Chi si accinge a leggere questo libro deve avere presente che non è una storia della cucina, ma una sua narrazione antropologica che riguarda alcuni degli infiniti aspetti che la cucina ha assunto in un periodo di alcuni secoli, che vanno dall’inizio del 1500 alla fine del 1800, segnati da due eventi epocali. Il primo l’apertura dell’Europa al mondo e la perdita della centralità del Mediterraneo, il secondo il crollo di sistemi autocratici con i loro stili di vita. Per l’estrema complessità, arbitraria è stata la scelta dei fatti, degli episodi, dei miti e dei racconti e per questo la presente è solo una delle tante se non infinite, altre possibili narrazioni della cucina e della gastronomia che nel periodo rinascimentale, barocco e dell’Illuminismo portano allo sviluppo della borghesia e delle sue cucine. Un racconto questo, inoltre, di cucine di chi ha vinto lasciando scritti e documenti, e non delle innu- merevoli folle di vinti che sono scomparsi senza lasciare tracce, se non le labili memorie della loro fame e delle anonime invenzioni di cui sono intessute le cucine tradizionali.

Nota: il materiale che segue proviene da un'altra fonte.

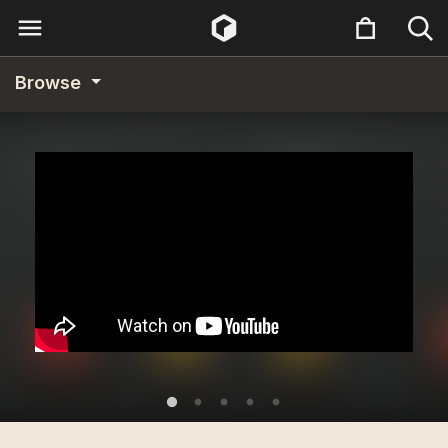
Browse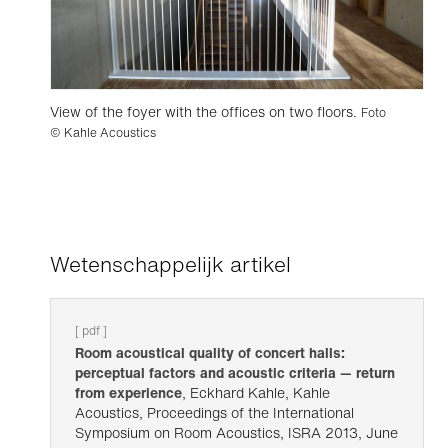
View of the foyer with the offices on two floors.
Foto
© Kahle Acoustics
Wetenschappelijk artikel
[ pdf ]
Room acoustical quality of concert halls:
perceptual factors and acoustic criteria — return
from experience
, Eckhard Kahle, Kahle
Acoustics, Proceedings of the International
Symposium on Room Acoustics, ISRA 2013, June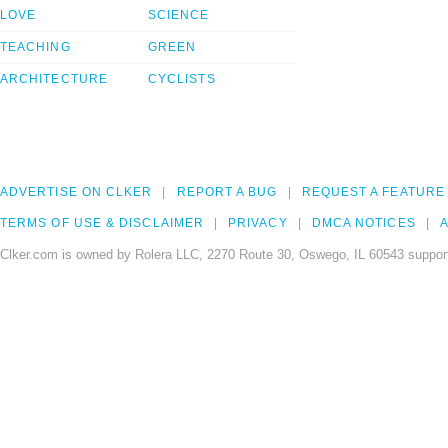
LOVE
SCIENCE
TEACHING
GREEN
ARCHITECTURE
CYCLISTS
ADVERTISE ON CLKER
REPORT A BUG
REQUEST A FEATURE
TERMS OF USE & DISCLAIMER
PRIVACY
DMCA NOTICES
A
Clker.com is owned by Rolera LLC, 2270 Route 30, Oswego, IL 60543 support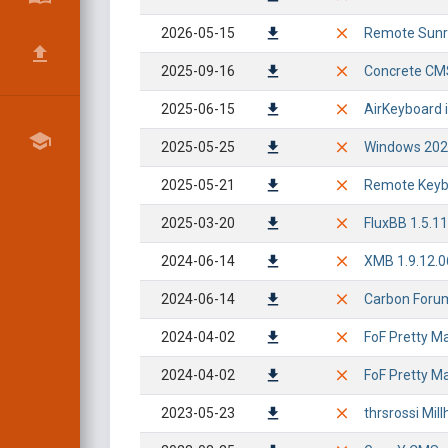
2026-05-15
Remote Sunri
2025-09-16
Concrete CMS
2025-06-15
AirKeyboard i
2025-05-25
Windows 2024
2025-05-21
Remote Keybo
2025-03-20
FluxBB 1.5.11
2024-06-14
XMB 1.9.12.0
2024-06-14
Carbon Forum
2024-04-02
FoF Pretty Ma
2024-04-02
FoF Pretty Mai
2023-05-23
thrsrossi Mi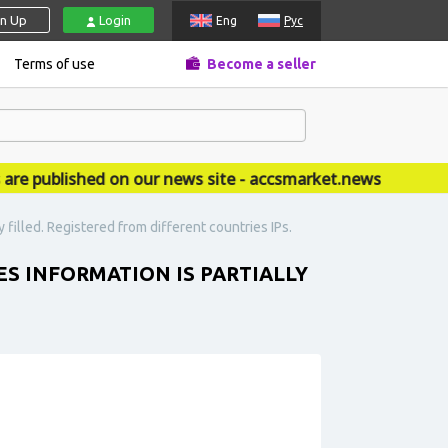
gn Up
Login
Eng
Рус
Terms of use
Become a seller
published on our news site - accsmarket.news
y filled. Registered from different countries IPs.
LES INFORMATION IS PARTIALLY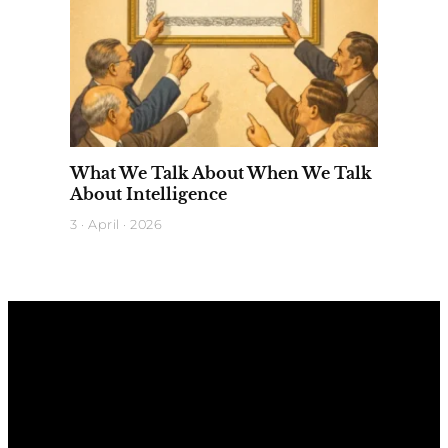
What We Talk About When We Talk
About Intelligence
3 · April · 2026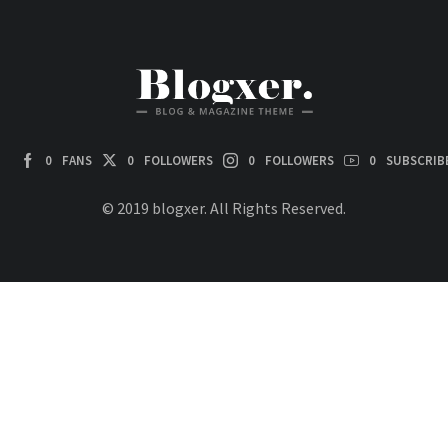
0
FANS
0
FOLLOWERS
0
FOLLOWERS
0
SUBSCRIB
© 2019 blogxer. All Rights Reserved.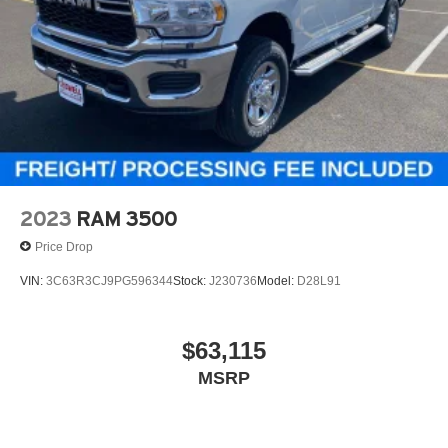
2023
RAM 3500
Price Drop
VIN:
3C63R3CJ9PG596344
Stock:
J230736
Model:
D28L91
$63,115
MSRP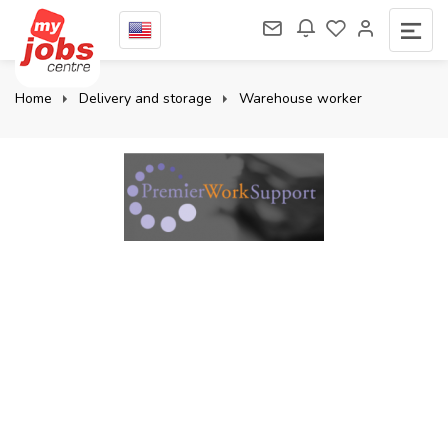
Home
Delivery and storage
Warehouse worker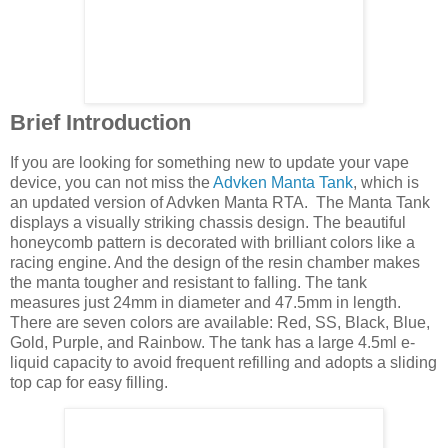
Brief Introduction
If you are looking for something new to update your vape
device, you can not miss the
Advken Manta Tank
, which is
an updated version of Advken Manta RTA. The Manta Tank
displays a visually striking chassis design. The beautiful
honeycomb pattern is decorated with brilliant colors like a
racing engine. And the design of the resin chamber makes
the manta tougher and resistant to falling. The tank
measures just 24mm in diameter and 47.5mm in length.
There are seven colors are available: Red, SS, Black, Blue,
Gold, Purple, and Rainbow. The tank has a large 4.5ml e-
liquid capacity to avoid frequent refilling and adopts a sliding
top cap for easy filling.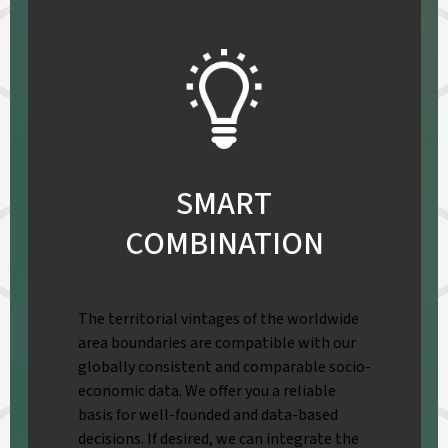
SMART
COMBINATION
The territorial vintages of the worldwide
area boundaries are compatible with our
globally consistent and comparable socio-
economic data. We offer you a reliable
basis for well-founded and data-based
decisions. If desired, we can integrate the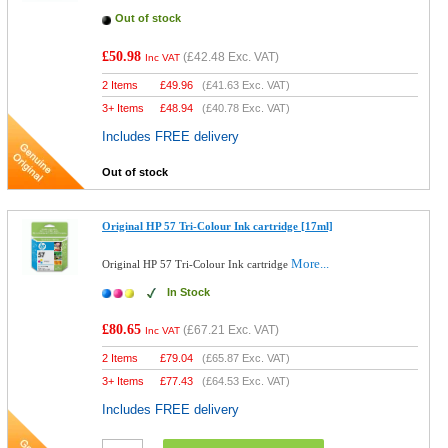
Out of stock
£50.98
(
£42.48
Exc. VAT)
Inc VAT
2 Items
£
49.96
(
£41.63
Exc. VAT)
3+ Items
£
48.94
(
£40.78
Exc. VAT)
Includes FREE delivery
Out of stock
Original HP 57 Tri-Colour Ink cartridge [17ml]
More...
Original HP 57 Tri-Colour Ink cartridge
In Stock
£80.65
(
£67.21
Exc. VAT)
Inc VAT
2 Items
£
79.04
(
£65.87
Exc. VAT)
3+ Items
£
77.43
(
£64.53
Exc. VAT)
Includes FREE delivery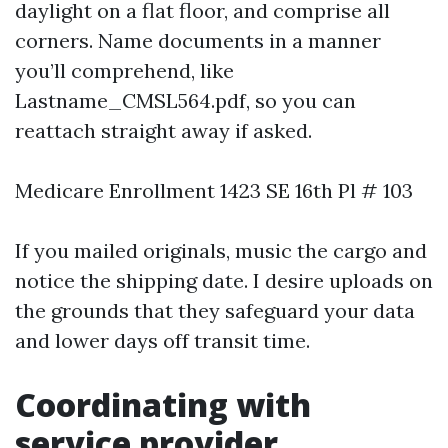
daylight on a flat floor, and comprise all
corners. Name documents in a manner
you’ll comprehend, like
Lastname_CMSL564.pdf, so you can
reattach straight away if asked.
Medicare Enrollment 1423 SE 16th Pl # 103
If you mailed originals, music the cargo and
notice the shipping date. I desire uploads on
the grounds that they safeguard your data
and lower days off transit time.
Coordinating with
service provider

Nella presente narrazione si sono dovuti affrontare, cercando di superarli, i limiti artificiali dei tempi che non hanno precisi riferimenti con la vita di cui la cucina è intessuta, perché i fenomeni culinari e gastronomici hanno una vita autonoma rispetto ai tempi cronologici. Si è cercato di superare il problema posizionando il racconto di singoli eventi quando questi assumono la maggiore evidenza.

In questa raccolta di notizie di diversa origine e ricavata da scritti personali, voluta è la mancanza di una bibliografia, spesso soltanto espressione vanitosa dell’autore, superflua per lo specialista e inutile per il comune lettore che, se vuole approfondire qualche specifico argomento, ha a disposizione un vastissimo e efficiente sistema bibliografico informatizzato.